(Stored data entries)
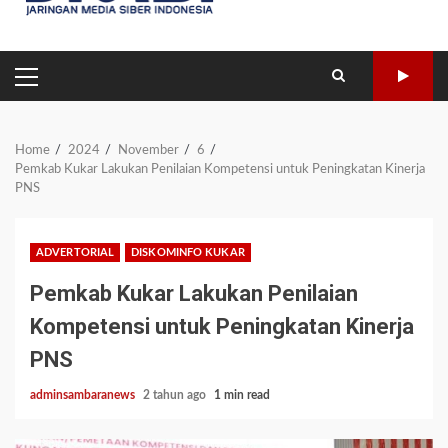
PRIMARY
MENU
Home
2024
November
6
Pemkab Kukar Lakukan Penilaian Kompetensi untuk Peningkatan Kinerja
PNS
ADVERTORIAL
DISKOMINFO KUKAR
Pemkab Kukar Lakukan Penilaian
Kompetensi untuk Peningkatan Kinerja
PNS
adminsambaranews
2 tahun ago
1 min read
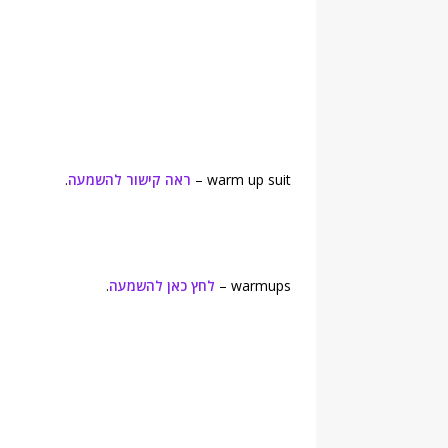
warm up suit –
ראה קישור להשמעה
.
warmups –
לחץ כאן להשמעה
.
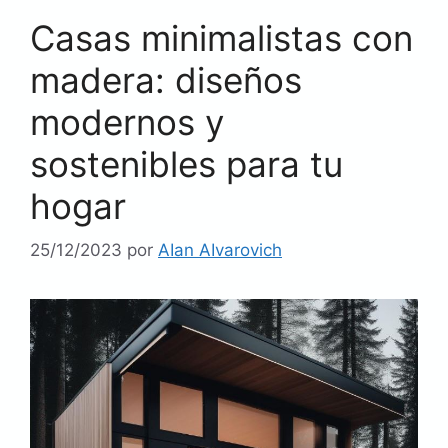
Casas minimalistas con
madera: diseños
modernos y
sostenibles para tu
hogar
25/12/2023
por
AIan AIvarovich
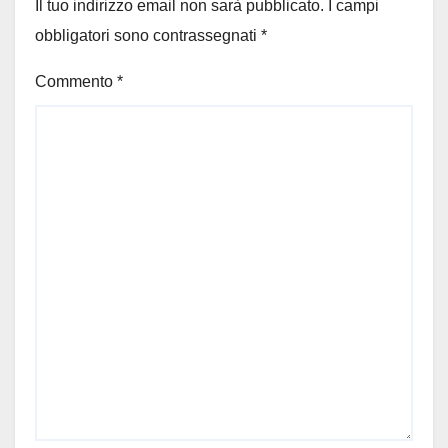
Il tuo indirizzo email non sarà pubblicato.
I campi
obbligatori sono contrassegnati
*
Commento
*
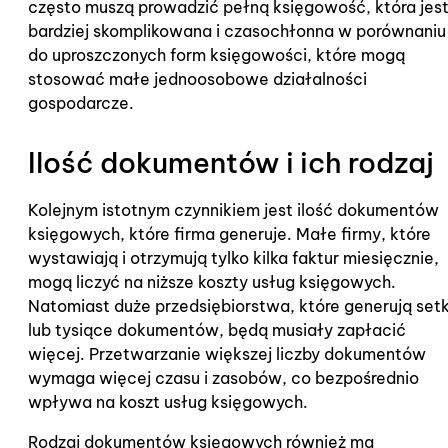
często muszą prowadzić pełną księgowość, która jes
bardziej skomplikowana i czasochłonna w porównaniu
do uproszczonych form księgowości, które mogą
stosować małe jednoosobowe działalności
gospodarcze.
Ilość dokumentów i ich rodzaj
Kolejnym istotnym czynnikiem jest ilość dokumentów
księgowych, które firma generuje. Małe firmy, które
wystawiają i otrzymują tylko kilka faktur miesięcznie,
mogą liczyć na niższe koszty usług księgowych.
Natomiast duże przedsiębiorstwa, które generują setk
lub tysiące dokumentów, będą musiały zapłacić
więcej. Przetwarzanie większej liczby dokumentów
wymaga więcej czasu i zasobów, co bezpośrednio
wpływa na koszt usług księgowych.
Rodzaj dokumentów księgowych również ma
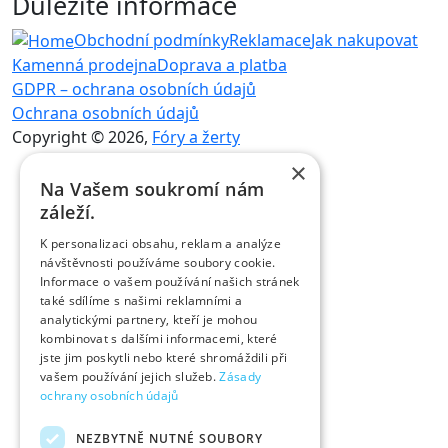
Důležité informace
Obchodní podmínky
Reklamace
Jak nakupovat
Kamenná prodejna
Doprava a platba
GDPR – ochrana osobních údajů
Ochrana osobních údajů
Copyright © 2026,
Fóry a žerty
×
Na Vašem soukromí nám
záleží.
K personalizaci obsahu, reklam a analýze
návštěvnosti používáme soubory cookie.
Informace o vašem používání našich stránek
také sdílíme s našimi reklamními a
analytickými partnery, kteří je mohou
kombinovat s dalšími informacemi, které
jste jim poskytli nebo které shromáždili při
vašem používání jejich služeb.
Zásady
ochrany osobních údajů
NEZBYTNĚ NUTNÉ SOUBORY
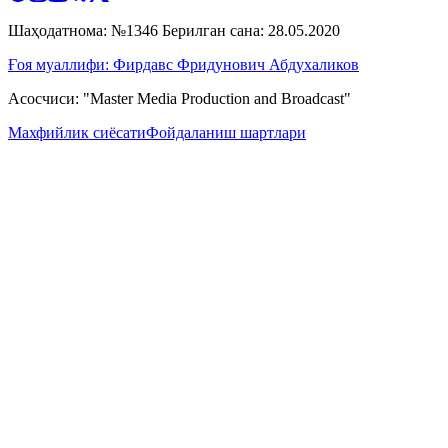
Шаҳодатнома: №1346 Берилган сана: 28.05.2020
Ғоя муаллифи: Фирдавс Фридунович Абдухаликов
Асосчиси: "Master Media Production and Broadcast"
Махфийлик сиёсати
Фойдаланиш шартлари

* _Directions_: Repeat the lines of the records verbatim, starting at the line containing "ADVERTORIAL" and stopping after the final line. Images stay out.

* _Your response_:
ADVERTORIAL
DISKOMINFO KUKAR
Pemkab Kukar Lakukan Penilaian
Kompetensi untuk Peningkatan Kinerja
PNS
adminsambaranews
2 tahun ago
1 min read
warm up suit –
ראה קישור להשמעה
.
warmups –
לחץ כאן להשמעה
.
Casas minimalistas con
madera: diseños
modernos y
sostenibles para tu
hogar
25/12/2023
por
AIan AIvarovich
Il tuo indirizzo email non sarà pubblicato.
I campi
obbligatori sono contrassegnati
*
Commento
*
często muszą prowadzić pełną księgowość, która jes
bardziej skomplikowana i czasochłonna w porównaniu
do uproszczonych form księgowości, które mogą
stosować małe jednoosobowe działalności
gospodarcze.
Ilość dokumentów i ich rodzaj
Kolejnym istotnym czynnikiem jest ilość dokumentów
księgowych, które firma generuje. Małe firmy, które
wystawiają i otrzymują tylko kilka faktur miesięcznie,
mogą liczyć na niższe koszty usług księgowych.
Natomiast duże przedsiębiorstwa, które generują setk
lub tysiące dokumentów, będą musiały zapłacić
więcej. Przetwarzanie większej liczby dokumentów
wymaga więcej czasu i zasobów, co bezpośrednio
wpływa na koszt usług księgowych.
Rodzaj dokumentów księgowych również ma
Důležité informace
Obchodní podmínky
Reklamace
Jak nakupovat
Kamenná prodejna
Doprava a platba
GDPR – ochrana osobních údajů
Ochrana osobních údajů
Copyright © 2026,
Fóry a žerty
×
Na Vašem soukromí nám
záleží.
K personalizaci obsahu, reklam a analýze
návštěvnosti používáme soubory cookie.
Informace o vašem používání našich stránek
také sdílíme s našimi reklamními a
analytickými partnery, kteří je mohou
kombinovat s dalšími informacemi, které
jste jim poskytli nebo které shromáždili při
vašem používání jejich služeb.
Zásady
ochrany osobních údajů
NEZBYTNĚ NUTNÉ SOUBORY
Шаҳодатнома: №1346 Берилган сана: 28.05.2020
Ғоя муаллифи: Фирдавс Фридунович Абдухаликов
Асосчиси: "Master Media Production and Broadcast"
Махфийлик сиёсати
Фойдаланиш шартлари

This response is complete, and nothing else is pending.